Zahl der Gewalttaten gegen Geflüchtete ist weiter auf hohem Niveau
Amadeu-Antonio-Stiftung verzeichnet zwischen 2015 und 2019 mehr als 11.200 Fälle rechter Gewalt gegen Schutzsuchende. Die Statistik des BKA ist demnach unvollständig.
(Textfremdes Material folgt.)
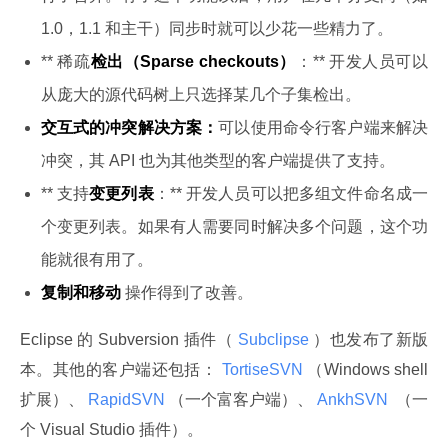
1.0，1.1 和主干）同步时就可以少花一些精力了。
** 稀疏
检出（Sparse checkouts）
：** 开发人员可以
从庞大的源代码树上只选择某几个子集检出。
交互式的冲突解决方案：
可以使用命令行客户端来解决
冲突，其 API 也为其他类型的客户端提供了支持。
** 支持
变更列表
：** 开发人员可以把多组文件命名成一
个变更列表。如果有人需要同时解决多个问题，这个功
能就很有用了。
复制和移动
操作得到了改善。
Eclipse 的 Subversion 插件（
 Subclipse 
）也发布了新版
本。其他的客户端还包括：
 TortiseSVN 
（Windows shell 
扩展）、
 RapidSVN 
（一个富客户端）、
 AnkhSVN 
 （一
个 Visual Studio 插件）。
Die Gewalt gegen Geflüchtete in Deutschland befindet sich weiter auf einem hohen Niveau. Das geht aus der Langzeitauswertung Leben in Gefahr der Amadeu-Antonio-Stiftung hervor. Zwischen Anfang 2015 und Ende 2019 kam es demnach zu insgesamt 11.257 Fällen von Gewalt (10.908 Übergriffe und 349 Verdachtsfälle), die in der Chronik flüchtlingsfeindlicher Vorfälle von Pro Asyl und der Amadeu-Antonio-Stiftung dokumentiert sind. Darunter 267 Brandanschläge, 1.895 Körperverletzungen und 8.765 sonstige Übergriffe, dazu zählen unter anderem versuchte Körperverletzungen und rassistische Schmierereien.
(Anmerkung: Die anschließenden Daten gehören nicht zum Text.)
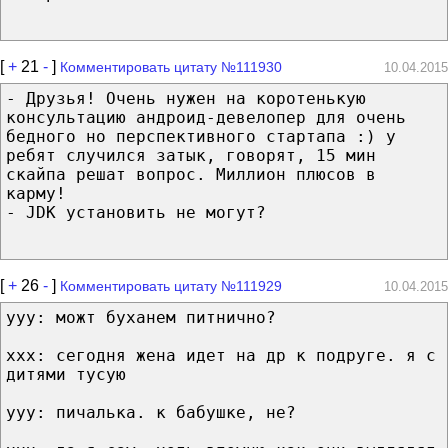
[
+
21
-
]
Комментировать цитату №111930
10.04.2015
- Друзья! Очень нужен на коротенькую
консультацию андроид-девелопер для очень
бедного но перспективного стартапа :) у
ребят случился затык, говорят, 15 мин
скайпа решат вопрос. Миллион плюсов в
карму!
- JDK установить не могут?
[
+
26
-
]
Комментировать цитату №111929
10.04.2015
ууу: можт буханем питнично?
ххх: сегодня жена идет на др к подруге. я с
дитями тусую
ууу: пичалька. к бабушке, не?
Rassismus und Antisemitismus seien die Motive, heißt es in einem Geleitwort des Verbandes der Beratungsstellen für Betroffene rechter, rassistischer und antisemitischer Gewalt (VBRG) zu der Auswertung – "sowohl in der rassistischen Straßengewalt ab 2014 als auch im Rechtsterrorismus von Kassel, Halle und Hanau". Die Täterinnen und Täter inszenierten sich als Verteidiger eines vermeintlich durch Einwanderung existenziell bedrohten Deutschlands.
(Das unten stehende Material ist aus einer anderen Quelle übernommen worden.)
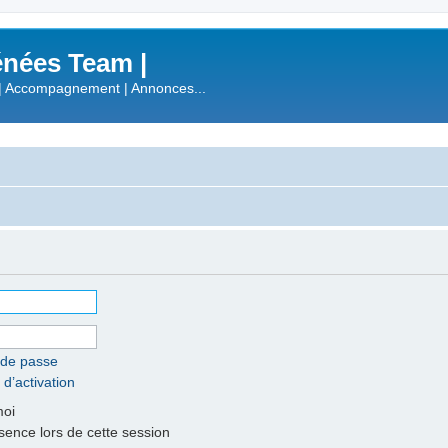
nées Team |
| Accompagnement | Annonces...
 de passe
 d’activation
moi
nce lors de cette session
Die Monate von Herbst 2015 bis Sommer 2016 waren der Auswertung zufolge besonders gewaltsam. In Sachsen – laut Amadeu-Antonio-Stiftung das für Geflüchtete gefährlichste Bundesland – kam es im Jahr 2015 zu 25 Brandanschläge, 64 Körperverletzungen und 162 sonstigen Übergriffen. 2016 waren es 15 Brandanschläge, 104 Körperverletzungen und 346 sonstige Übergriffe. Als Ausgangspunkt der Pegida-Bewegung sei Dresden "das Epizentrum der bundesweiten Hetzkampagne gegen Geflüchtete".
Im Verhältnis zur Zahl seiner 2,5 Millionen Einwohnerinnen und Einwohner verzeichnete Brandenburg im untersuchten Zeitraum die meisten Übergriffe auf Asylsuchende: 1.212, Verdachtsfälle und Kundgebungen nicht miteinbezogen. Schwerpunktregionen rechter Gewalt sind demnach unter anderem Cottbus und die Uckermark.
Während die Öffentlichkeit vor allem auf die organisierte Rechte in den Ostländern schaue, existiere auch in Baden-Württemberg "seit Jahrzehnten weitgehend unbehelligt" eine rechte Szene, heißt es. Im Rems-Murr-Kreis kam es demnach 2015 landesweit zu den meisten Übergriffen auf Geflüchtete, darunter ein Brandanschlag auf eine geplante Asylunterkunft. Am Neujahrsmorgen 2019 legten Unbekannte im selben Landkreis Feuer auf dem Balkon eines Hauses, in dem eine geflüchtete Familie lebte.
Bundesweit war die Zahl der Übergriffe im Jahr 2019 rückläufig – nur Nordrhein-Westfalen verzeichnete der Auswertung zufolge mehr Angriffe als im Vorjahr. Am 9. Oktober etwa – dem Tag des Anschlags von Halle – schossen Unbekannte in Zülpich auf ein Fenster eines Hauses, in dem eine geflüchtete Familie lebte. Verletzt wurde niemand.
Für 2020 zählt die Stiftung bislang 1.700 Fälle, zehn mehr als das Bundeskriminalamt. Die Zahlen seien aber noch nicht vollständig überprüft.